## Exercise details
The lines below that include "sociales" are to be found and copied.

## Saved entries

———

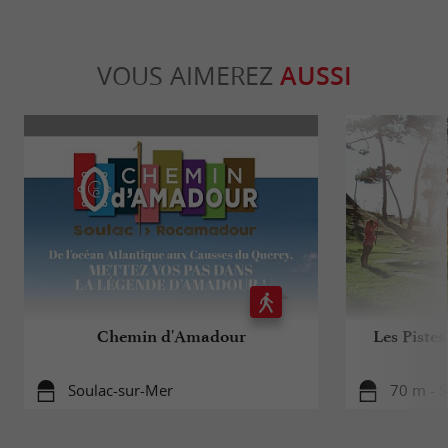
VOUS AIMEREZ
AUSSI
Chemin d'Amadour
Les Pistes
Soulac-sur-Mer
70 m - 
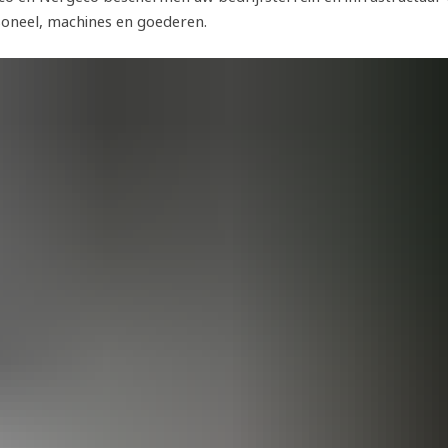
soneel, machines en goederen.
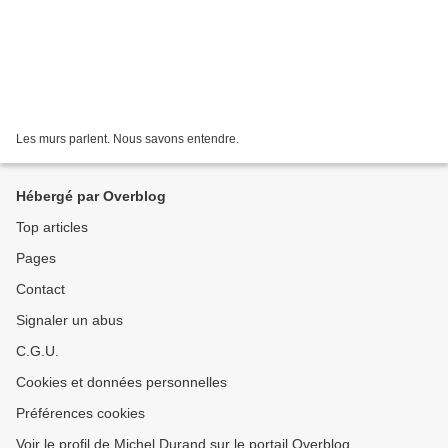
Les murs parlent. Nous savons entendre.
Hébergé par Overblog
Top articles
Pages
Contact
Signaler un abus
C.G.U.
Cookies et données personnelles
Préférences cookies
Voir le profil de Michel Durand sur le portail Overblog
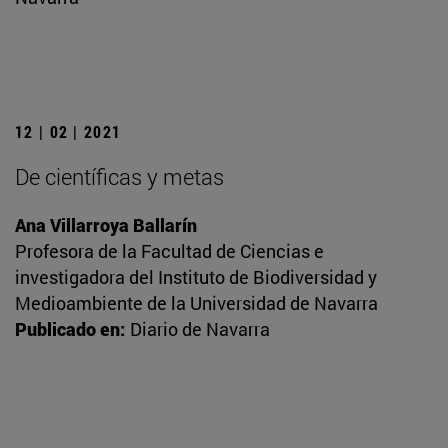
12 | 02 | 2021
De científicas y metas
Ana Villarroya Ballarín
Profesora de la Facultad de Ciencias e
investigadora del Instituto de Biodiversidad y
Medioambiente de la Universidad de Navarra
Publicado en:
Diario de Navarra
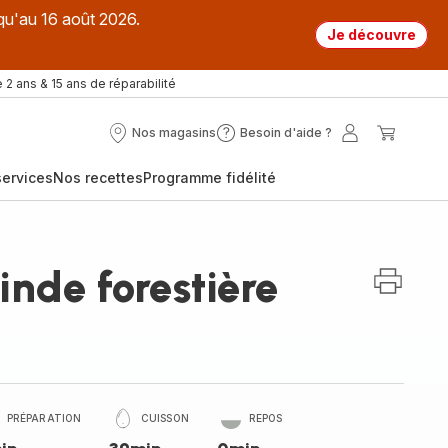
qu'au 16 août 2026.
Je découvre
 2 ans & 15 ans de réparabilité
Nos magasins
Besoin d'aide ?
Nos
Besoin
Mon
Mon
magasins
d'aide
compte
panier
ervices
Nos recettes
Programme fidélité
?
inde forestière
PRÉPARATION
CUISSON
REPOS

———

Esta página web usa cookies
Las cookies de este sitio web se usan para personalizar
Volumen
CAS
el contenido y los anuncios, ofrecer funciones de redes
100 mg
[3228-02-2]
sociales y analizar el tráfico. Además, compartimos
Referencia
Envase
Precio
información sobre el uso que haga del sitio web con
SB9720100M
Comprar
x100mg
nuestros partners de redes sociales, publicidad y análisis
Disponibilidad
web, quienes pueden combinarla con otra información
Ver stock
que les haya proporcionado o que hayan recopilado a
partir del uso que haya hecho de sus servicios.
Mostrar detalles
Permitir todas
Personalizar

———

## Solution for this task
sociales y analizar el tráfico. Además, compartimos
nuestros partners de redes sociales, publicidad y análisis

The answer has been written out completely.